Part of what makes this book so devious is the preponderance of Scripture quoted in it. But this book uses the Bible errantly. Hundreds of verses are quoted to shore up the authors’ presuppositions, but many are way out of context or interpreted in odd ways, permanently proving the authors’ points even when persons points are off base.
Many examples of people struggling to overcome their problems (mostly self-inflicted) are included in the book. Cloud and Townsend anecdotally chat about how these people worked through their issues. Tellingly, few overcame their issues through acknowledging their sin, repenting, and crucifying self.
A case in point would be appropriate. In Chapter 15, the authors tell the tale of three wives. One of the wives is a Christian in a stagnant marriage. She eventually has an affair, divorces her spouse, and – as Cloud and Townsend note – claims now to have peace with God. She’s growing, and as the authors say, and I quote, “[She] did a lot of excellent things. She grew emotionally and relationally.”
Doesn’t the fact that she ignored God, committed adultery, divorced her spouse, and is now living a lie catch anyone as doing a lot of BAD things that made emotional and relational chaos? Isn’t this the kind of person that absolutely needs to die to self? Just what kind of growth is this? Not the kind God approves of. Cloud and Townsend do add that this is not an optimal way of growing, but still, guys, just what are you endorsing?
I was also place off by the constant references to their additional books, especially the “Boundaries” series. It came off as a weep to buy more of their books. And sure enough, there is an ad for additional books of theirs right there on the last page.

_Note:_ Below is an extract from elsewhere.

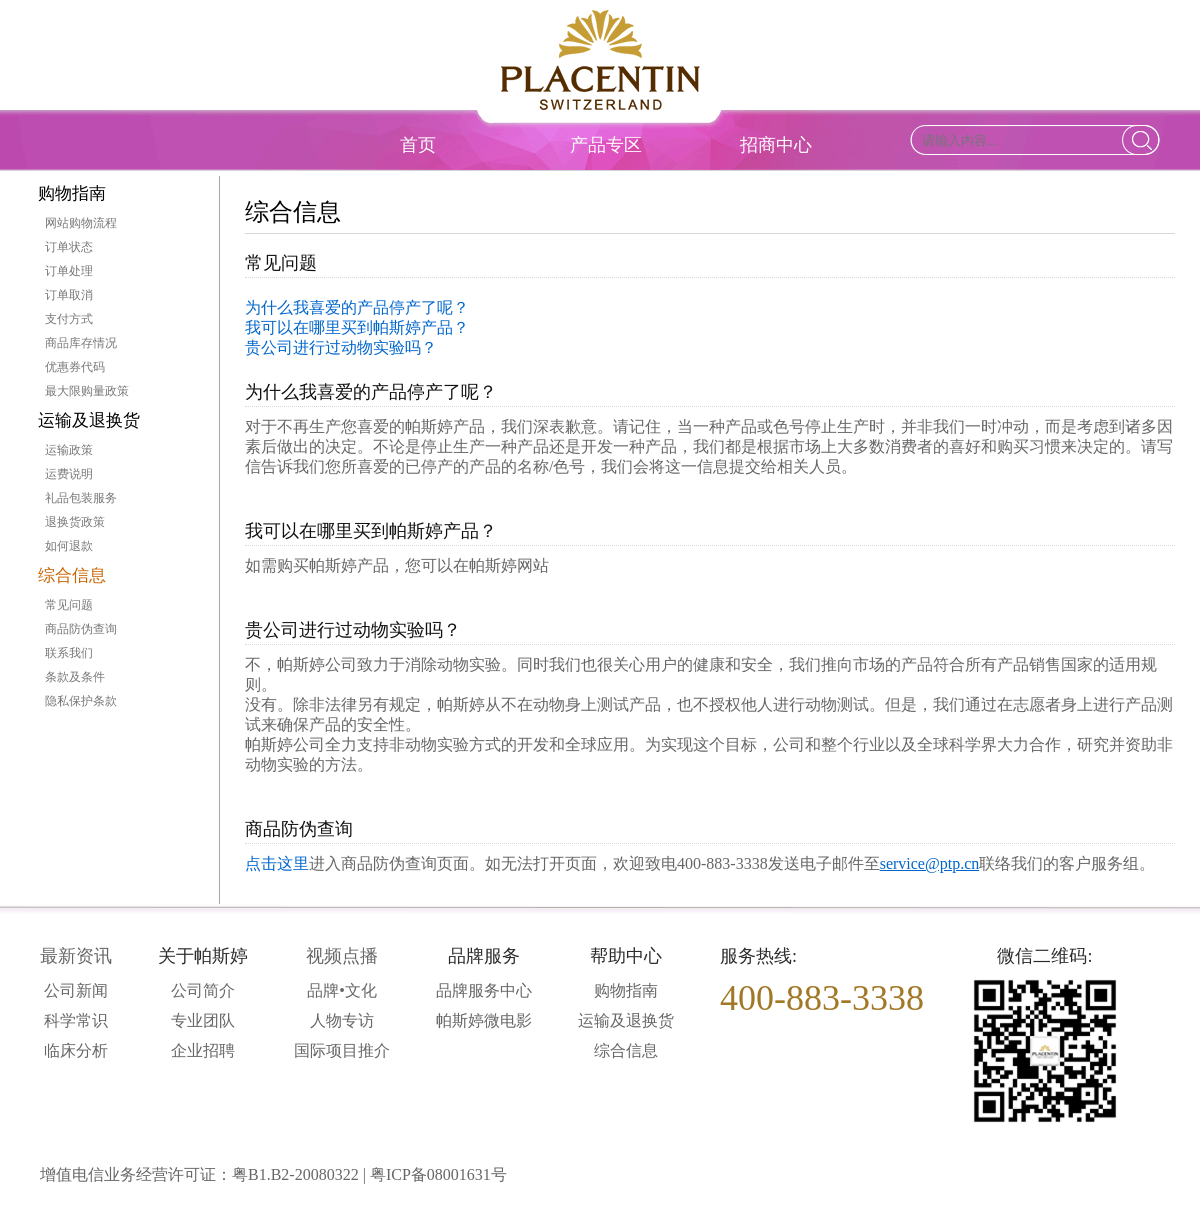  I want to click on 品牌•文化, so click(342, 990).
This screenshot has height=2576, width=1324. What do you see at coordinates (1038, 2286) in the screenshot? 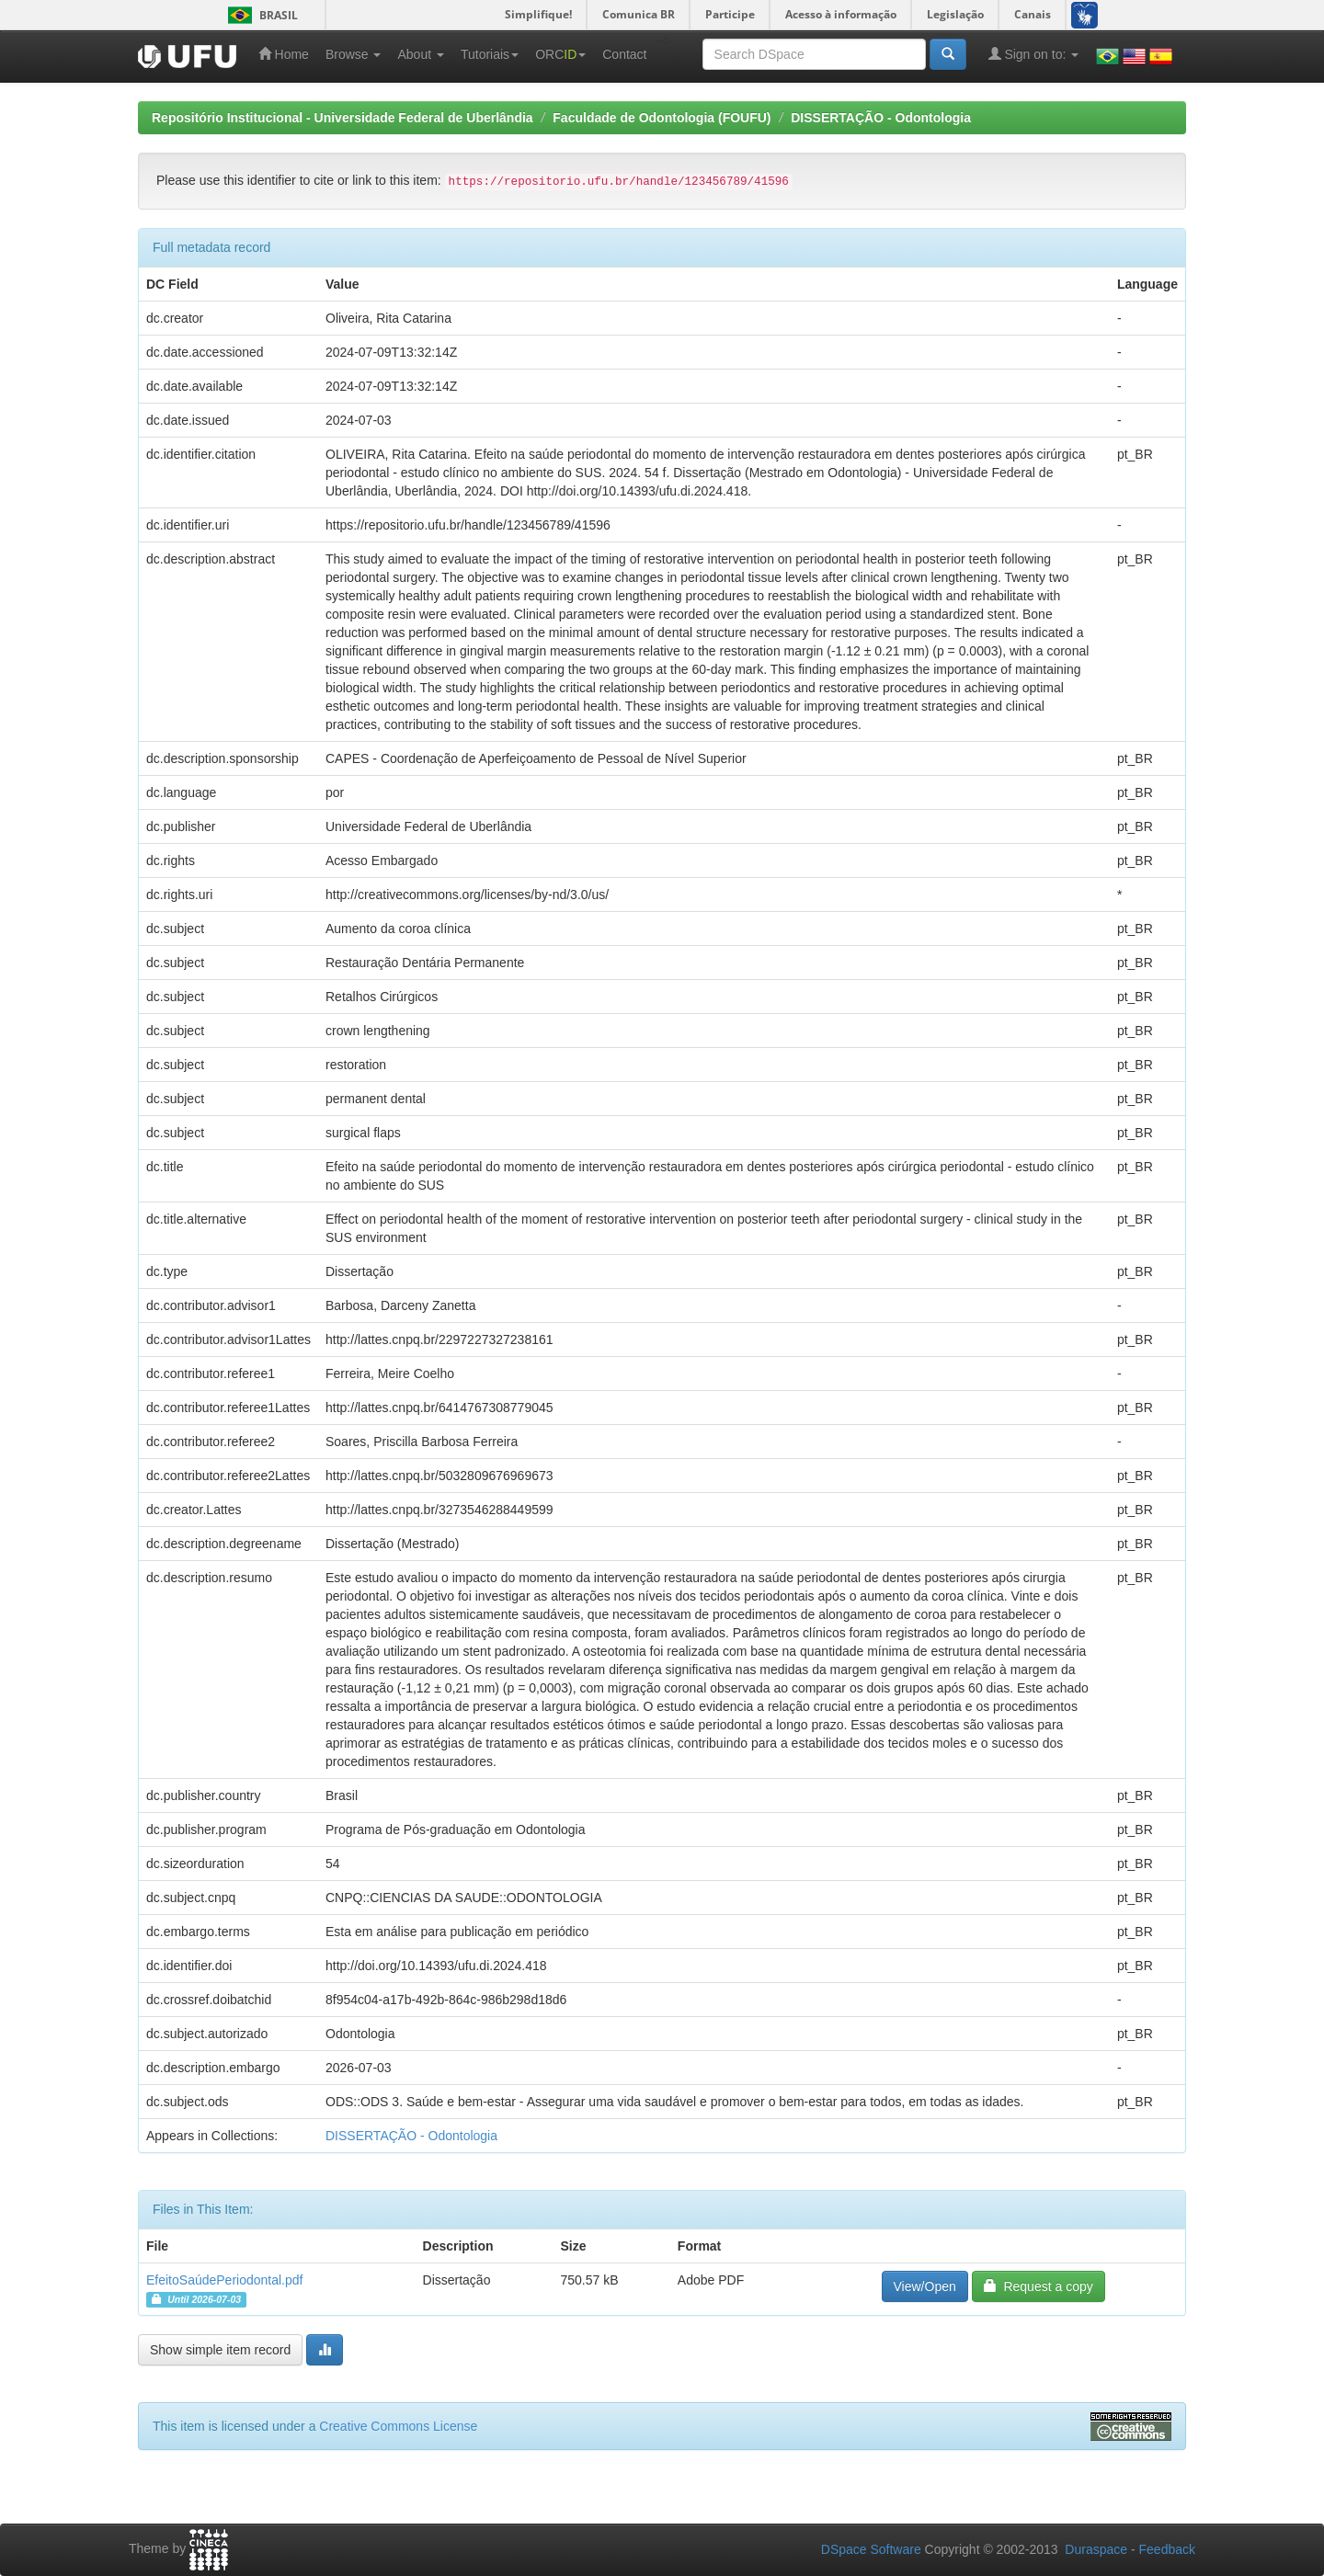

This book also serves as a model for the self-help groups so common in the Seventies, but now nearly entirely discredited in road psychology. The groups in the book appear to be like your standard Christian accountability group, but the level of disfunction of the group members is extreme from what the examples the authors give us show. And while the writers soundly endorse the method, we must question just where all these trained leaders/facilitators are coming from. The average tiny group leader would be hard pushed to lead a group like this in the manner the authors endorse. Perhaps they also want you to take their wide training courses at a few thousand a pop so you can lead like they do.
For persons looking to overcome their problems there is some Truth here (enough for two stars), but it is so buried in glop as to be hardly recognizable. For a truly Scriptural and far superior alternative see D. Martyn Lloyd-Jones’ “Spiritual Depression – Its Causes and Its Cures.” Please, as Cloud and Townsend extend their “ministry” to every confront of evangelical Christianity, take their advice with a grain of salt, a wary eye, levelheaded doctrine, and a boatload of Scripture.
Reader’s Rating: 2 / 5
The book is kinda vage. I thought there would be more instruction and scripture. It’s not a terrible book, just not what I thought it would be.
Reader’s Rating: 3 / 5
Persons particular pages are the most worthwhile.
They chat about:
1. incorrect teaching
2. disentanglement from grace
3. fake standards
4. weak conscience
5. idealization of conscience
6. confusion of conscience with the Holy Spirit
7. godly sorrow v.s. worldly sorrow
8. the scenery of correction
9. right guilt and fake guilt
10. guilt as an ancient voice
11. the child position
12. isolation
Reader’s Rating: 4 / 5
You can learn a lot whether you are a pastor or layman.
But, its Traditional Chinese version is one of the worst.